Fitzmorris: ``If, in my judgment, if it had been placed before the people for a vote here, it would have failed. We would have launched a rather substantial opposition to it.''

Bock, who has a master's degree in Chinese herbal medicine,  says he feels strongly about the use of medicinal marijuana.

Bock: ``I watched two of my aunts die of cancer - they had cancer for long periods of time. And I watched them use this medicine - it kept them alive for a long time because they were able to complete their chemotherapy regimens.

 

They were not affected by the nausea in the way people are that don't have access to this medicine. I think some people have the feeling that the entire topic of medical marijuana being a medicine is a sham. And that it's all about us just making a lot of money and getting it to whoever wants it regardless of health parameters.''

While the center has limited parking, Bock says he expects it to be adequate and the center will make adjustments if necessary. He also says the owners plan to meet with neighbors who live just a few hundred feet from the back side of the building.

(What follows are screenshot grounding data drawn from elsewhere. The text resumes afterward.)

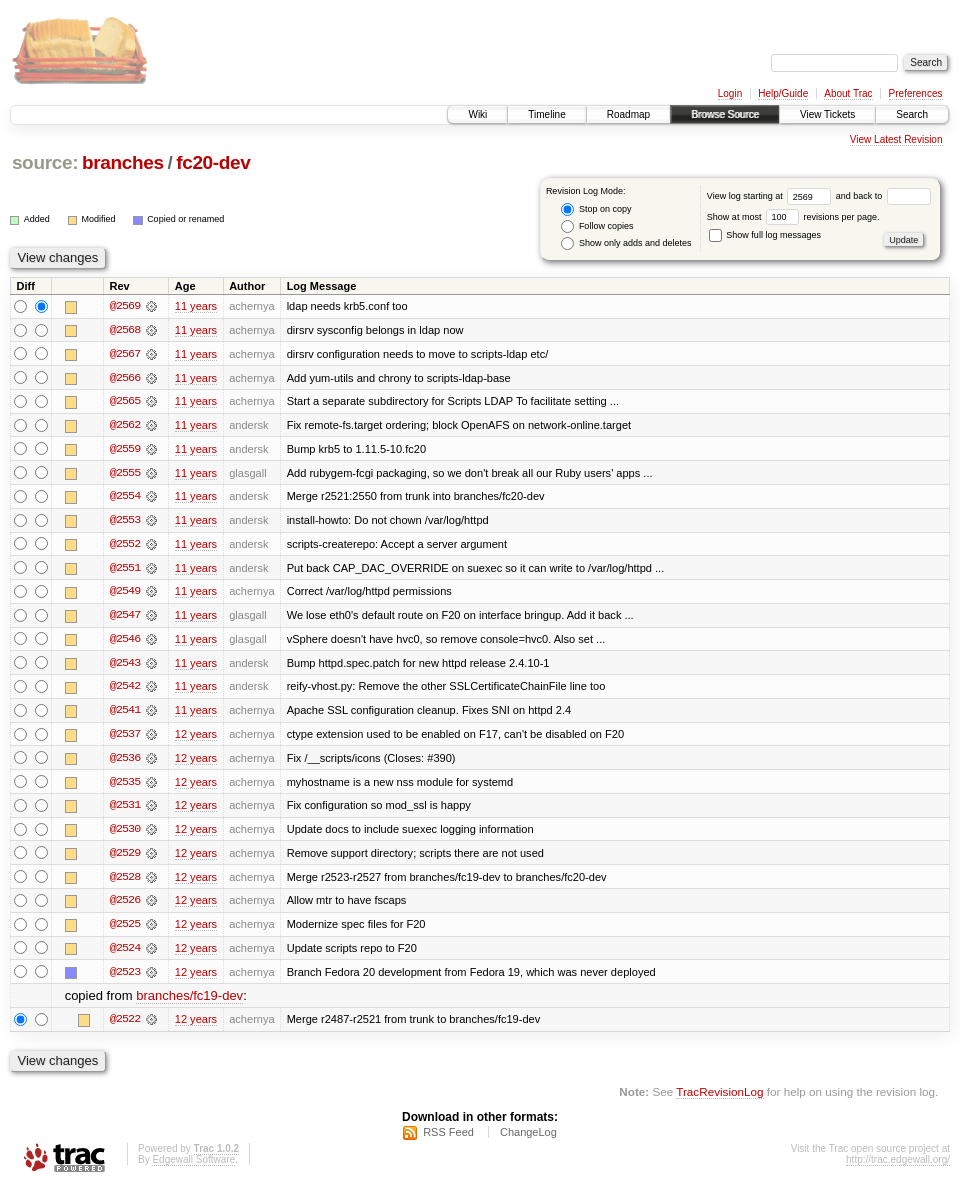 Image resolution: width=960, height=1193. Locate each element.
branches (123, 162)
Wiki (477, 114)
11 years (196, 306)
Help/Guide (783, 93)
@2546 (125, 642)
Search (912, 114)
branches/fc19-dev (189, 1002)
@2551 (125, 570)
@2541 (125, 714)
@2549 (125, 594)
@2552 (125, 546)
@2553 (125, 522)
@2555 (125, 474)
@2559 (125, 450)
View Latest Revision (896, 139)
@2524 (125, 954)
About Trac (848, 93)
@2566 (125, 378)
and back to (883, 196)
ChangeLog (528, 1139)
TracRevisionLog (719, 1098)
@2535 (125, 786)
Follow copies (597, 226)
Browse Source (725, 114)
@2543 (125, 666)
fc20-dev (213, 162)
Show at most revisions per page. (793, 217)
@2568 (125, 330)
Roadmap (628, 114)
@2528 (125, 882)
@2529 (125, 858)
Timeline (546, 114)
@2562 (125, 426)
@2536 (125, 762)
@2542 (125, 690)
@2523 (125, 978)
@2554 (125, 498)
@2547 (125, 618)
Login (730, 93)
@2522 (125, 1026)
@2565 (125, 402)
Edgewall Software (193, 1166)
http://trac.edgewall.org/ (898, 1166)
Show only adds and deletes (626, 243)
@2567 (125, 354)
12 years (196, 738)
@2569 (125, 306)
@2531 (125, 810)
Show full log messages (765, 235)
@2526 (125, 906)
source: (45, 162)
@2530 (125, 834)
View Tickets (827, 114)
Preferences (916, 93)
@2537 (125, 738)
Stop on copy (596, 209)
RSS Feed (448, 1139)
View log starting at (771, 196)
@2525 (125, 930)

Bock: ``We're going to have an open house and we'll invite people who live in this neighborhood to come to it. This is before we open. Probably in that last week so they can drop by. There won't be any medicine on site, but we'll give  people an opportunity to come in and check it out.''

Hummel: ``It's not going to be like a taste test.''

Bock: ``No.''

Hummel: ``It won't be...there will be no sampling of the wares.''

Bock: "No, no, no, no, no, no no.''

Hummel: ``Get you shut down pretty quickly, right?''

Bock: ``Yeah. Yeah.''

Then there's the issue of the federal government  U.S.

 

Attorney Peter Neronha in the past has warned large-scale growers about potential prosecution. This week, a spokesman declined our request for a comment about the compassion centers.

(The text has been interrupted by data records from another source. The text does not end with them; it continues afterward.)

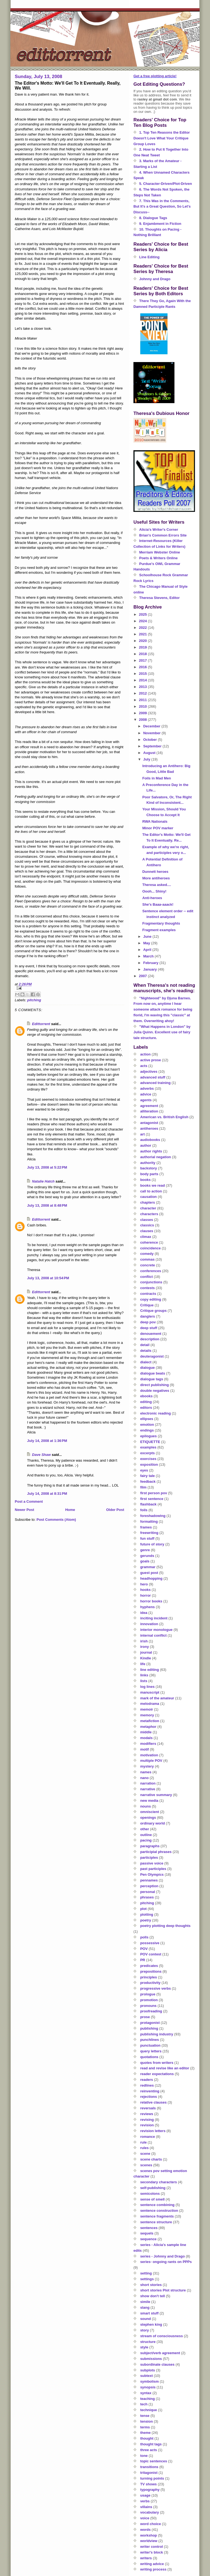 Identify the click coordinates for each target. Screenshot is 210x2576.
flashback (148, 1504)
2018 (143, 654)
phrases (147, 1897)
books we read (152, 1185)
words (145, 2530)
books (145, 1180)
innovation (149, 1624)
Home (70, 1510)
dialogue (147, 1368)
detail (145, 1345)
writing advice (152, 2564)
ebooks (146, 1396)
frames (146, 1527)
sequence (148, 2239)
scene (145, 2154)
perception (149, 1886)
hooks (145, 1590)
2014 (143, 680)
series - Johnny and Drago (162, 2256)
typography (150, 2490)
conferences (150, 1271)
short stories (151, 2285)
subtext (146, 2376)
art (142, 1134)
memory (147, 1715)
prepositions (151, 1971)
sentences (149, 2228)
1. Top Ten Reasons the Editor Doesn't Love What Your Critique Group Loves (161, 138)
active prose (150, 1060)
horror (145, 1595)
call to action (151, 1191)
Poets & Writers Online (158, 558)
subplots (147, 2370)
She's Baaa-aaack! (157, 904)
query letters (151, 2051)
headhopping (151, 1578)
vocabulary (149, 2512)
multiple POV (151, 1761)
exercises (148, 1459)
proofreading (151, 2011)
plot (143, 1909)
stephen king (151, 2324)
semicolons (150, 2193)
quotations (149, 2057)
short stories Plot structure (163, 2290)
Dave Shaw (41, 1455)
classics (147, 1225)
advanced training (155, 1083)
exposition (149, 1464)
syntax (145, 2393)
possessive (149, 1943)
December (152, 726)
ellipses (146, 1419)
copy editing (150, 1299)
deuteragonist (152, 1356)
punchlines (149, 2040)
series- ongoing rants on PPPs (166, 2262)
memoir (146, 1709)
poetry (145, 1920)
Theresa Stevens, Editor (159, 598)
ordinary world (152, 1823)
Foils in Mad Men (156, 778)
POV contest (150, 1954)
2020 (143, 641)
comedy (147, 1254)
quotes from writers (156, 2063)
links (144, 1675)
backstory (148, 1168)
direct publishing (154, 1385)
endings (147, 1430)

Hummel: ``Do you have concerns about federal government.''

Bock: ``You know I  definitely have concerns about it. I'm a dad, I'm a husband, I'm as community member, I'm a family member.  Most of the time I'm a pretty good person. I'm in this for the right reason. I've worked with people that are desperate and have benefitted from this.

 

It's a program built on compassion - I have every intention of following that mission.  This is not legalization for  the masses - we're not putting this medicine into the hands of children, it's not going  into the black market - from every logical standpoint  this model is the  best model, probably in the country.''

In Portsmouth, Jim Hummel, for The Hummel Report.